Lebih lanjut lagi Undang-Undang Taiho menerangkan secara terperinci hukum khusus mengenai tugas-tugas guru dan dosen dan persyaratan akademik siswa. Para siswa merupakan putra-putra pejabat pemerintah tingkat tinggi berusia antara 13 dan 16 tahun. Mereka diperkenankan memasuki semua cabang pendidikan. Masa studi maksimum bagi siswa untuk merampungkan seluruh pelajaran adalah 9 tahun. Ujian diadakan setahun sekali dan hasilnya menentukan kualifikasi siswa tersebut untuk jabatan pemerintahan.
Tampak bahwa rancangan pendidikan klaisk bagi pemuda-pemuda yang berdasarkan status kelahirannya dipersiapkan untuk mejadi pejabat pemerintah. Bagi rakyat biasa, ada anjuran dari kerajaan seperti “. . . setiap rumah harus menyimpan sebuh salinan buku bebahasa Cina tentang Bakti Anak (Filial Piety) yang membacanya siang dan malam”; tetapi tidak ada sekolah bagi mereka.

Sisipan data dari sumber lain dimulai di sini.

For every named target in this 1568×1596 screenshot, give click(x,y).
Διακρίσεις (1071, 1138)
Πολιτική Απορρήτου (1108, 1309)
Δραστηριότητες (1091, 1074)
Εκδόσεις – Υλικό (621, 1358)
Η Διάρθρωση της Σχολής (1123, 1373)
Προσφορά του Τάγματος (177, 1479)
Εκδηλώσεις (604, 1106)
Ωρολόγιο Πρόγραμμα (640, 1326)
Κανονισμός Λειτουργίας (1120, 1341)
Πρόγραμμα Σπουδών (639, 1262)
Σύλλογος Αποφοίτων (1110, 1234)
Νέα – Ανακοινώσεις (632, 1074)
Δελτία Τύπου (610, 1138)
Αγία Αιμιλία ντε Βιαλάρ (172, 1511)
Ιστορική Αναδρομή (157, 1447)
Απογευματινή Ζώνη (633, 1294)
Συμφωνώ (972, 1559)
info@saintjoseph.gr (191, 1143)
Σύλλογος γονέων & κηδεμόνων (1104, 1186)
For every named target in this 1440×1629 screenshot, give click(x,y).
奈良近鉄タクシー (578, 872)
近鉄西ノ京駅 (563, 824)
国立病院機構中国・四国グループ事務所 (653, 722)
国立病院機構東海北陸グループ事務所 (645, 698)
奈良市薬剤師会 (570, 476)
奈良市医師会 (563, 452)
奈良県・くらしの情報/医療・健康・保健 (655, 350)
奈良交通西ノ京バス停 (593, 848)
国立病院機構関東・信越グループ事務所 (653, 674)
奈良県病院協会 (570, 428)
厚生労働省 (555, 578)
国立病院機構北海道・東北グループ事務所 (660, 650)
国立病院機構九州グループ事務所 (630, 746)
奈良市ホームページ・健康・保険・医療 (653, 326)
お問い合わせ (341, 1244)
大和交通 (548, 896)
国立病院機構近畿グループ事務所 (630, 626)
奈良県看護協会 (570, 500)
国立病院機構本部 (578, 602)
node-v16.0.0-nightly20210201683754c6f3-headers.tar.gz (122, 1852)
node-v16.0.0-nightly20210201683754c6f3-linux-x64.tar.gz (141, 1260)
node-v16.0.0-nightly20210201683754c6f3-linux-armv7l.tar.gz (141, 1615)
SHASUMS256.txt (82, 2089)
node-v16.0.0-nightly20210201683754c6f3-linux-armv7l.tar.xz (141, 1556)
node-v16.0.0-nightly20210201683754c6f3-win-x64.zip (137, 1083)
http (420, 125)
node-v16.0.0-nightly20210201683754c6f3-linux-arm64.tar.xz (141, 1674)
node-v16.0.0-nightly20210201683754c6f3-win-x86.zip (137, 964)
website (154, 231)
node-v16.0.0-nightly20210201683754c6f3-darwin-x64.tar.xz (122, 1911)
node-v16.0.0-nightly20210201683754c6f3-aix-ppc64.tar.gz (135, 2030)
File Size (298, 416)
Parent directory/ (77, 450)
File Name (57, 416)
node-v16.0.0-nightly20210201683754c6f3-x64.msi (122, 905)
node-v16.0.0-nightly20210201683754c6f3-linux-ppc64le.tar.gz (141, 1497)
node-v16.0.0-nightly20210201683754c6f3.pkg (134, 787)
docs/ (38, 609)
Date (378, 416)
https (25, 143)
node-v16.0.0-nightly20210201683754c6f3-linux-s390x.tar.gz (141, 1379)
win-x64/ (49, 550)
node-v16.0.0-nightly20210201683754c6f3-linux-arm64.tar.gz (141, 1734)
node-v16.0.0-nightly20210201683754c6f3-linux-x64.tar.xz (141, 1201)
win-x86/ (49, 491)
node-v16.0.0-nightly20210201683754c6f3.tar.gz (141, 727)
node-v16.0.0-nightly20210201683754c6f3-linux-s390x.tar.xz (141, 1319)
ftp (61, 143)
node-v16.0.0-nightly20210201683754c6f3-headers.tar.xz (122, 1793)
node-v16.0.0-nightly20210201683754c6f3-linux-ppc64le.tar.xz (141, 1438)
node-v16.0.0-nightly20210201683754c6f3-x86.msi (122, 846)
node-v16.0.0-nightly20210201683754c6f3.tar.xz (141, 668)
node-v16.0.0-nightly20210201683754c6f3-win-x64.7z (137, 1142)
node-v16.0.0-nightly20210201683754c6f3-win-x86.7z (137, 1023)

Perpindahan ibukota dari Nara ke Tokyo  menyebabkan berdirinya Universitas Nasional baru pada akhir abad ke-8. Selama abad ke-9 dan abad ke-10, ke-11, institusi pendidikan swasta memberikan konstribusi terpenting bagi ilmu pengetahuan. Bangsawan-bangsawan yang berkuasa di Propinsi-Propinsi dan Ibu Kota mendirikan dan mensubsidi sekolah swasta untuk mendidik pemuda-pemuda dari golongan mereka. Kesenian dan kesusasteraan maju pesat dibawah pengajaran guru-guru Budha dan pengajar awam, tetapi bersamaan dengan hal itu, pendidikan swasta mendapatkan status sedangkan sekolah negeri kehilangan signifikansinya. [4]
Sesudah Jepang kalah perang dalam Perang Dunia II, maka Tentara Pendudukan Amerika  melancarkan program perombakan secara besar-besaran sebagai suatu reaksi terhadap ciri-ciri Jepang  dari zaman sebelum perang. Tujuan pemerintahan pendudukan itu tiada lain daripada mendirikan suatu masyarakat baru yang demokratis dan cinta damai. [5]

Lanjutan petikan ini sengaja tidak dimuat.